This groups and plots the data comparing the types of transmission used per year so we can see the trend that occured in this aspect.

In [17]:
df_transmission = df.groupby('model_year',)['transmission'].value_counts().reset_index()
df_transmission = df_transmission[df_transmission['model_year'] >= 1995]

In [18]:
fig = px.bar(df_transmission,
             x='model_year',
             y='count',
             color='transmission',
             title='Transmission Type Counts by Model Year',
             barmode='stack')
fig.show()

This groups and plots the data comparing the mean price per model.

In [19]:
avg_price_by_model = df.groupby('model')['price'].mean().reset_index()
avg_price_by_model = avg_price_by_model.sort_values(by='price', ascending=False)
avg_price_by_model

Unnamed: 0,model,price
73,mercedes-benz benze sprinter 2500,34900.000000
14,chevrolet silverado 1500 crew,29099.174917
16,chevrolet silverado 3500hd,25121.658436
48,ford mustang gt coupe 2d,25013.784053
38,ford f150 supercrew cab xlt,24877.960245
...,...,...
68,jeep liberty,5554.005634
81,nissan versa,5249.368613
25,dodge dakota,4990.702479
50,ford taurus,4908.211221


In [20]:
fig = px.bar(avg_price_by_model,
             x='model',
             y='price',
             title='Average Price by Car Model')

fig.show()

This groups and plots the data analysing the trend in price over the years using a line graph.

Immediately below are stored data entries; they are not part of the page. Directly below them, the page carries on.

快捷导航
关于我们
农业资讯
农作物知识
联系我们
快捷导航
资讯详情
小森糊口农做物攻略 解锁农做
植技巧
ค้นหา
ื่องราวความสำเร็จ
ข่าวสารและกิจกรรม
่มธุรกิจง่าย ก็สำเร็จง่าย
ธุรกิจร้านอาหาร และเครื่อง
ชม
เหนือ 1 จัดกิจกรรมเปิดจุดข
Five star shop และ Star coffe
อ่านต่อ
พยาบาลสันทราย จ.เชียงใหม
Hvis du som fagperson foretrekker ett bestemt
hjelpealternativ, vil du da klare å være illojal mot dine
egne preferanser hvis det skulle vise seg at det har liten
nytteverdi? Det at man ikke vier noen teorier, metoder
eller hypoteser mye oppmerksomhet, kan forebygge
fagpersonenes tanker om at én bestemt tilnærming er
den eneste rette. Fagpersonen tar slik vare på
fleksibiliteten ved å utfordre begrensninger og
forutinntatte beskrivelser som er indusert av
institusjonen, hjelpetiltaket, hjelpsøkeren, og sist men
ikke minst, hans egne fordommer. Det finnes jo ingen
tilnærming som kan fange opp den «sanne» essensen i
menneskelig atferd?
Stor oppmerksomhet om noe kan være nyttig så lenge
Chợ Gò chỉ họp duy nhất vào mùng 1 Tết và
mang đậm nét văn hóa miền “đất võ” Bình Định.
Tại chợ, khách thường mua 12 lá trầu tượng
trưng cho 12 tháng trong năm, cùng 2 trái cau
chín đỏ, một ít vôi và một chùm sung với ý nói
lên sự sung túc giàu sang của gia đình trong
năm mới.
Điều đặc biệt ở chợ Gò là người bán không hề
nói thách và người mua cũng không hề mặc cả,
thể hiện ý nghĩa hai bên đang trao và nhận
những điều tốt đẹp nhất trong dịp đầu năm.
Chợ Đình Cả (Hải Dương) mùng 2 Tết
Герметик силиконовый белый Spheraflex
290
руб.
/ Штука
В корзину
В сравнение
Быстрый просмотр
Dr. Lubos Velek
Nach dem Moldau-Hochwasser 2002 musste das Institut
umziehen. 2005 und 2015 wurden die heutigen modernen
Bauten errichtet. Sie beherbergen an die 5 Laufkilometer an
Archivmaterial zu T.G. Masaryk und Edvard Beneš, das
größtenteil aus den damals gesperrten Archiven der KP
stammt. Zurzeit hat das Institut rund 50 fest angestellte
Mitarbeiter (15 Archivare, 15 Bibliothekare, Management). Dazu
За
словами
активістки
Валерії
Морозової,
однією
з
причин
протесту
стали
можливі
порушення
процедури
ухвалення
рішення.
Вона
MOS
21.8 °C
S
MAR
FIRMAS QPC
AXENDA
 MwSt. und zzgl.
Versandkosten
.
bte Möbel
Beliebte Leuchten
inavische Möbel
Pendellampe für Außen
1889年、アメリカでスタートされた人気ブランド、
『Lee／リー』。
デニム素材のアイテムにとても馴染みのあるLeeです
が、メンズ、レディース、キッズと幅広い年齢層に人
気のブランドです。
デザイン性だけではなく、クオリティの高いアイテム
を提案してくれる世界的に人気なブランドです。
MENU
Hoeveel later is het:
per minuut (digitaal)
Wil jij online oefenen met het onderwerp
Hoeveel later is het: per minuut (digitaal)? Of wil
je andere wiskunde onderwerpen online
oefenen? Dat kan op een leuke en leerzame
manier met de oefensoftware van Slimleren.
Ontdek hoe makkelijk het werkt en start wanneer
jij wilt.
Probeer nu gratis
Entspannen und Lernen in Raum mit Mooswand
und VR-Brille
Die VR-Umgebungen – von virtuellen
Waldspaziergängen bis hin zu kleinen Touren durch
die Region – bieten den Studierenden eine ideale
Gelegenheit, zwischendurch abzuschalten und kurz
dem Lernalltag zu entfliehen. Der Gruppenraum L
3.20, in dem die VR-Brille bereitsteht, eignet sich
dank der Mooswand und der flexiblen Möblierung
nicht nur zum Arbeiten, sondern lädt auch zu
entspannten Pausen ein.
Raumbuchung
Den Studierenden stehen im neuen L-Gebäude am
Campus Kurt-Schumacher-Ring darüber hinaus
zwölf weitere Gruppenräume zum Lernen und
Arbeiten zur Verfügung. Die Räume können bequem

You can safely conclude that there has been a general inflation of the prices over the years.

In [21]:
df_price_year = df.groupby('model_year')['price'].mean().reset_index()
df_price_year = df_price_year[df_price_year['model_year']>=1974]
df_price_year = df_price_year.sort_values(by = 'model_year')

In [22]:
fig = px.line(df_price_year,
              x='model_year',
              y='price',
              title='Price Inflation Over the Years')
fig.show()

This is a general plot of the data which compares the odometer, price, and condition of the vehicle using a scatterplot.

In [23]:
fig = px.scatter(df, x='odometer', y='price', color='condition',
                 title='Price vs Odometer by Condition',
                 labels={'odometer': 'Mileage', 'price': 'Price ($)'})
fig.show()

This is a general plot of the data showcasing the distribution frequency of the type of vehicle using a histogram.

In [24]:
fig = px.histogram(df, x='type', title='Distribution of Vehicle Types')
fig.show()

Converting the cleaned dataset to a csv file so can be easily used for app.py

In [25]:
df_cleaned = df
df_cleaned.to_csv('cleaned_data.csv', index=False)